ASSIGNED TASK →
Output the records below in full, word for word; pictures do not belong in it.

● ● ● ●

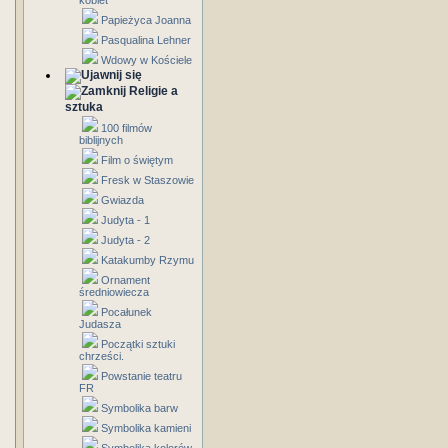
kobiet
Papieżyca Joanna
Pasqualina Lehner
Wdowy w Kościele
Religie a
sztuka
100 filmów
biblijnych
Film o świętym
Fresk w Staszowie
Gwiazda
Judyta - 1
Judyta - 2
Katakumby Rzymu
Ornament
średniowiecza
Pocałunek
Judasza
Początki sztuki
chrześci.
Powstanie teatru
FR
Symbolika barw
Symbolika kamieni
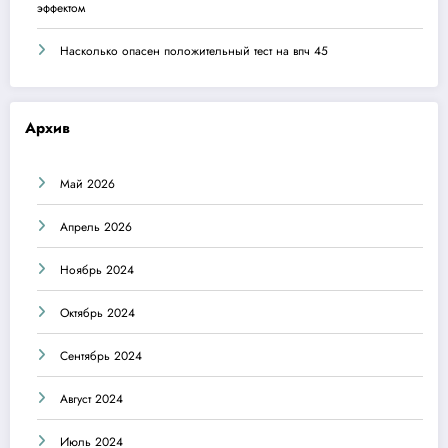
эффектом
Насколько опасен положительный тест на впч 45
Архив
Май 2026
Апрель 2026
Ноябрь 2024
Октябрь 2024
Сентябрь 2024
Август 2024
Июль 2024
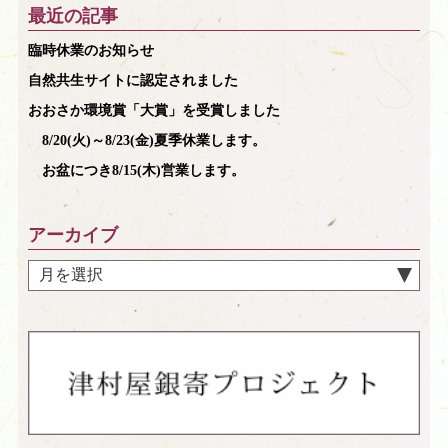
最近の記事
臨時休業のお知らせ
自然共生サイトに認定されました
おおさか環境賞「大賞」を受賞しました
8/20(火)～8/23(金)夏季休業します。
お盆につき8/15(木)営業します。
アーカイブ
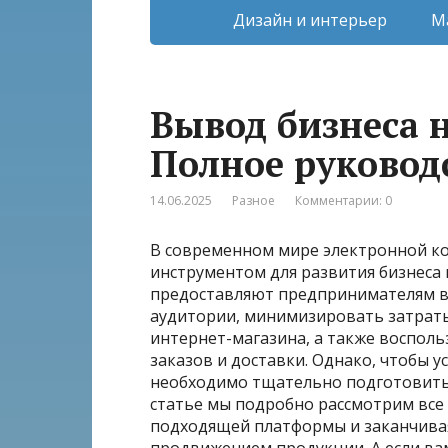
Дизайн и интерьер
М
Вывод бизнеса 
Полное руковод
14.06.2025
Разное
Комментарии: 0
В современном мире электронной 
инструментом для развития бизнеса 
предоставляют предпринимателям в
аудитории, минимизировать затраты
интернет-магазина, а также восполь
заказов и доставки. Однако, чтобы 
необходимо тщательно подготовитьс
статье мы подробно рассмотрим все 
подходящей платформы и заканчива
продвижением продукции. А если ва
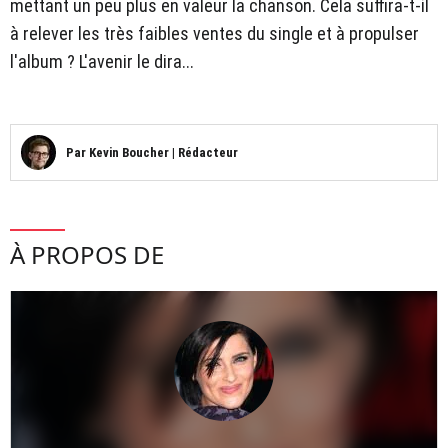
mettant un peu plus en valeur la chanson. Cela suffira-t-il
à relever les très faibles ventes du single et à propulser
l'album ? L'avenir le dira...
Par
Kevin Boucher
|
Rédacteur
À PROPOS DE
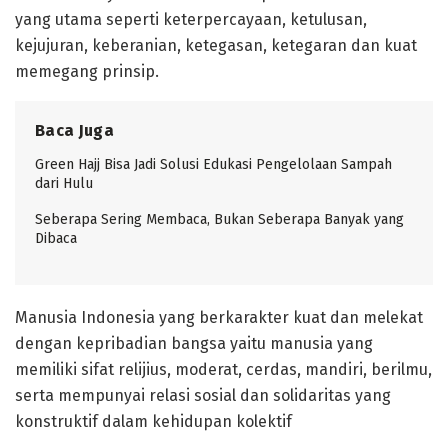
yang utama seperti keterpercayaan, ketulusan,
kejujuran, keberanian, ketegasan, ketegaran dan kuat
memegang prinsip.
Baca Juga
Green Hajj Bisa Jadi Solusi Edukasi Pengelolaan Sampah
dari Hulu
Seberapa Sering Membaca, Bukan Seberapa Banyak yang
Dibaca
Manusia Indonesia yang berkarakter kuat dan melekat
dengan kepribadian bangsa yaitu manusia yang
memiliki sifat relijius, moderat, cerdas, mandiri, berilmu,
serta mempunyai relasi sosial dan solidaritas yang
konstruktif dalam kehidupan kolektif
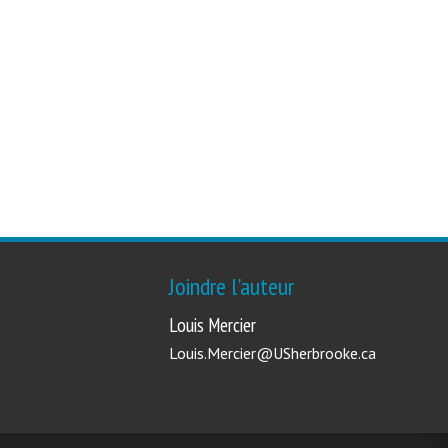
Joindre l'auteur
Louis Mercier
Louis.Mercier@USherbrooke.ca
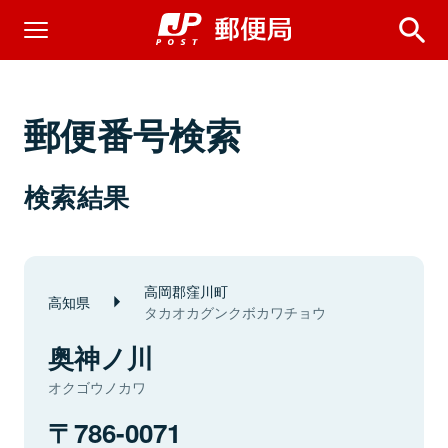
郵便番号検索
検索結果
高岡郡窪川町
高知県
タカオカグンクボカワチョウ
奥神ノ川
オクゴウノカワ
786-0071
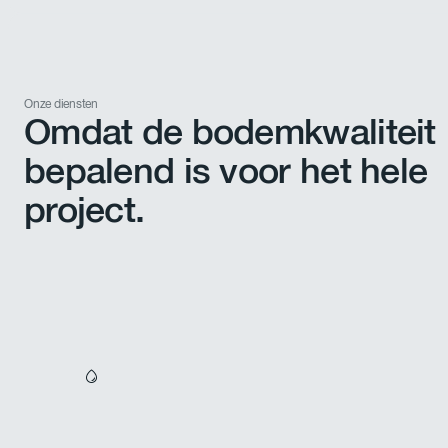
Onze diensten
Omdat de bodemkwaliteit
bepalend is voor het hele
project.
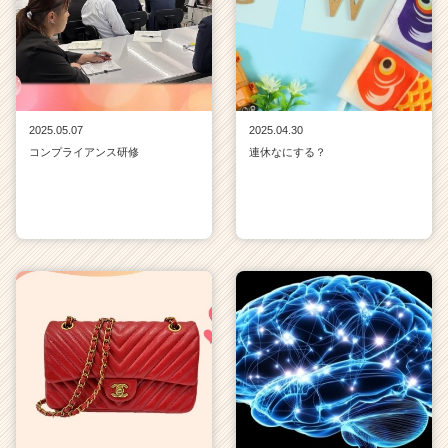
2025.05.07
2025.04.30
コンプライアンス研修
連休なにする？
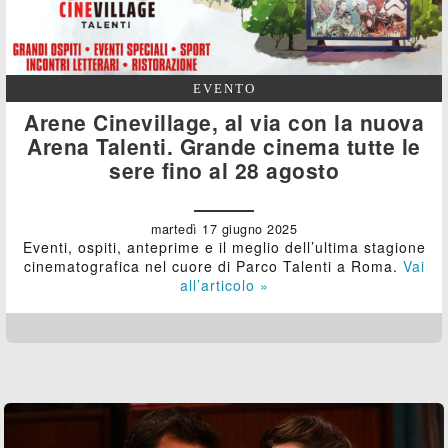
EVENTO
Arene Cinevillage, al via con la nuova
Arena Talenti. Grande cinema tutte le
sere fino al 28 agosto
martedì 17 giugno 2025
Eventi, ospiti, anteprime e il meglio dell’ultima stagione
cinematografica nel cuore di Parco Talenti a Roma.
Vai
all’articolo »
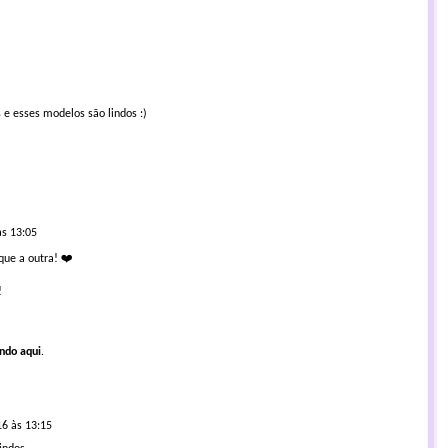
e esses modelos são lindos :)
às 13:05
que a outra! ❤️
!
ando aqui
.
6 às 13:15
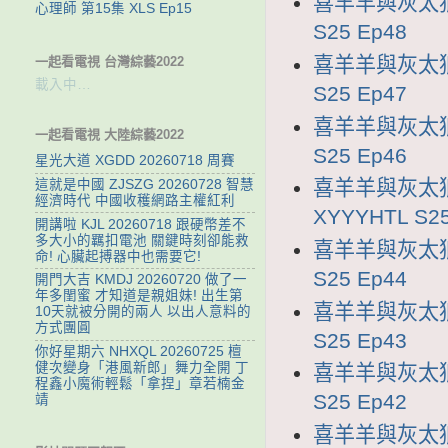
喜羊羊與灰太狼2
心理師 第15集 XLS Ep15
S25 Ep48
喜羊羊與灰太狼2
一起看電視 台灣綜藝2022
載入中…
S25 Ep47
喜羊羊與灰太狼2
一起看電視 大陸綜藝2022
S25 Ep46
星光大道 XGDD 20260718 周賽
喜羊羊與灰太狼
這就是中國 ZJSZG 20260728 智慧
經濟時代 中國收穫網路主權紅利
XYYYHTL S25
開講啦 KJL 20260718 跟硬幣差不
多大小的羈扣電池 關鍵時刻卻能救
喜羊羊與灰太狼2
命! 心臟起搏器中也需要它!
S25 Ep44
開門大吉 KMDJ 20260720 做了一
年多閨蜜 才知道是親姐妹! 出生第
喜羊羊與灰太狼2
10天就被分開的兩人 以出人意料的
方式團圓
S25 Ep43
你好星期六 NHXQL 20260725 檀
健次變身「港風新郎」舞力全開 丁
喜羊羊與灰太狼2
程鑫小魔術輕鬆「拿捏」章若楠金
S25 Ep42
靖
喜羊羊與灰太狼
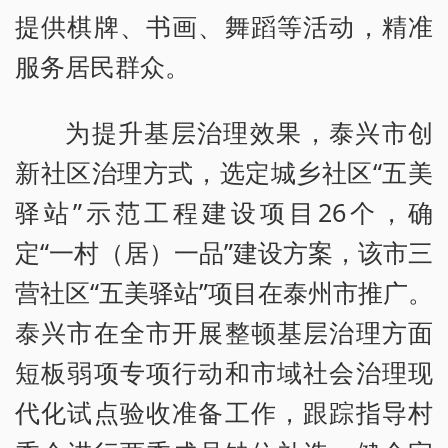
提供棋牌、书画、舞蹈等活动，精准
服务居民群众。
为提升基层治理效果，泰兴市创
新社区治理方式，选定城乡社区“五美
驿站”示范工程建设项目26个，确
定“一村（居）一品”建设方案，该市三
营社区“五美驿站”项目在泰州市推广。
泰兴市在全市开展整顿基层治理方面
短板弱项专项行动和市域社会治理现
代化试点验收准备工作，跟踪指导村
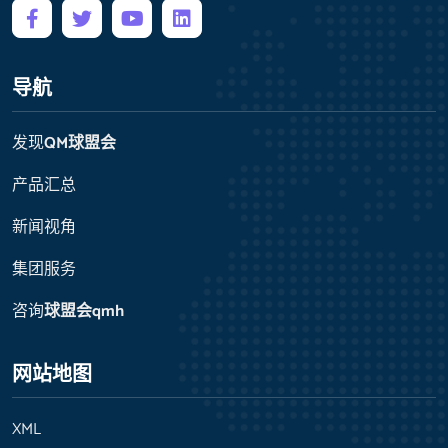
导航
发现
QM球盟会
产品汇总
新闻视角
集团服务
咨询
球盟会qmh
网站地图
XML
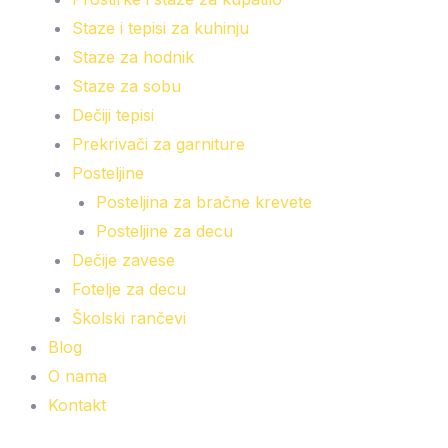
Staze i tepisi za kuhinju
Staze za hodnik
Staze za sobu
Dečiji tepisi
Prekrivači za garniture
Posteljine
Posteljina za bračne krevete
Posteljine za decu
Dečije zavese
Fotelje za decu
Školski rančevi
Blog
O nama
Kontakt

● ● ● ●

OUTPUT FOR THIS TASK →
kobiet
Papieżyca Joanna
Pasqualina Lehner
Wdowy w Kościele
Religie a
sztuka
100 filmów
biblijnych
Film o świętym
Fresk w Staszowie
Gwiazda
Judyta - 1
Judyta - 2
Katakumby Rzymu
Ornament
średniowiecza
Pocałunek
Judasza
Początki sztuki
chrześci.
Powstanie teatru
FR
Symbolika barw
Symbolika kamieni
эффектом
Насколько опасен положительный тест на впч 45
Архив
Май 2026
Апрель 2026
Ноябрь 2024
Октябрь 2024
Сентябрь 2024
Август 2024
Июль 2024
最近の記事
臨時休業のお知らせ
自然共生サイトに認定されました
おおさか環境賞「大賞」を受賞しました
8/20(火)～8/23(金)夏季休業します。
お盆につき8/15(木)営業します。
アーカイブ
Дизайн и интерьер
М
Вывод бизнеса 
Полное руковод
14.06.2025
Разное
Комментарии: 0
В современном мире электронной 
инструментом для развития бизнеса 
предоставляют предпринимателям в
аудитории, минимизировать затраты
интернет-магазина, а также восполь
заказов и доставки. Однако, чтобы 
необходимо тщательно подготовитьс
статье мы подробно рассмотрим все 
подходящей платформы и заканчива
продвижением продукции. А если ва
mettant un peu plus en valeur la chanson. Cela suffira-t-il
à relever les très faibles ventes du single et à propulser
l'album ? L'avenir le dira...
Par
Kevin Boucher
|
Rédacteur
À PROPOS DE
yang utama seperti keterpercayaan, ketulusan,
kejujuran, keberanian, ketegasan, ketegaran dan kuat
memegang prinsip.
Baca Juga
Green Hajj Bisa Jadi Solusi Edukasi Pengelolaan Sampah
dari Hulu
Seberapa Sering Membaca, Bukan Seberapa Banyak yang
Dibaca
Manusia Indonesia yang berkarakter kuat dan melekat
dengan kepribadian bangsa yaitu manusia yang
memiliki sifat relijius, moderat, cerdas, mandiri, berilmu,
serta mempunyai relasi sosial dan solidaritas yang
konstruktif dalam kehidupan kolektif
Joindre l'auteur
Louis Mercier
Louis.Mercier@USherbrooke.ca
郵便番号検索
検索結果
高岡郡窪川町
高知県
タカオカグンクボカワチョウ
奥神ノ川
オクゴウノカワ
786-0071
Onze diensten
Omdat de bodemkwaliteit
bepalend is voor het hele
project.
2025.05.07
2025.04.30
コンプライアンス研修
連休なにする？
EVENTO
Arene Cinevillage, al via con la nuova
Arena Talenti. Grande cinema tutte le
sere fino al 28 agosto
martedì 17 giugno 2025
Eventi, ospiti, anteprime e il meglio dell’ultima stagione
cinematografica nel cuore di Parco Talenti a Roma.
Vai
all’articolo »
e esses modelos são lindos :)
às 13:05
que a outra! ❤️
!
ando aqui
.
6 às 13:15
喜羊羊與灰太狼2
心理師 第15集 XLS Ep15
S25 Ep48
喜羊羊與灰太狼2
一起看電視 台灣綜藝2022
載入中…
S25 Ep47
喜羊羊與灰太狼2
一起看電視 大陸綜藝2022
S25 Ep46
星光大道 XGDD 20260718 周賽
喜羊羊與灰太狼
這就是中國 ZJSZG 20260728 智慧
經濟時代 中國收穫網路主權紅利
XYYYHTL S25
開講啦 KJL 20260718 跟硬幣差不
多大小的羈扣電池 關鍵時刻卻能救
喜羊羊與灰太狼2
命! 心臟起搏器中也需要它!
S25 Ep44
開門大吉 KMDJ 20260720 做了一
年多閨蜜 才知道是親姐妹! 出生第
喜羊羊與灰太狼2
10天就被分開的兩人 以出人意料的
方式團圓
S25 Ep43
你好星期六 NHXQL 20260725 檀
健次變身「港風新郎」舞力全開 丁
喜羊羊與灰太狼2
程鑫小魔術輕鬆「拿捏」章若楠金
S25 Ep42
靖
喜羊羊與灰太狼
提供棋牌、书画、舞蹈等活动，精准
服务居民群众。
为提升基层治理效果，泰兴市创
新社区治理方式，选定城乡社区“五美
驿站”示范工程建设项目26个，确
定“一村（居）一品”建设方案，该市三
营社区“五美驿站”项目在泰州市推广。
泰兴市在全市开展整顿基层治理方面
短板弱项专项行动和市域社会治理现
代化试点验收准备工作，跟踪指导村
导航
发现
QM球盟会
产品汇总
新闻视角
集团服务
咨询
球盟会qmh
网站地图
XML
Staze i tepisi za kuhinju
Staze za hodnik
Staze za sobu
Dečiji tepisi
Prekrivači za garniture
Posteljine
Posteljina za bračne krevete
Posteljine za decu
Dečije zavese
Fotelje za decu
Školski rančevi
Blog
O nama
Kontakt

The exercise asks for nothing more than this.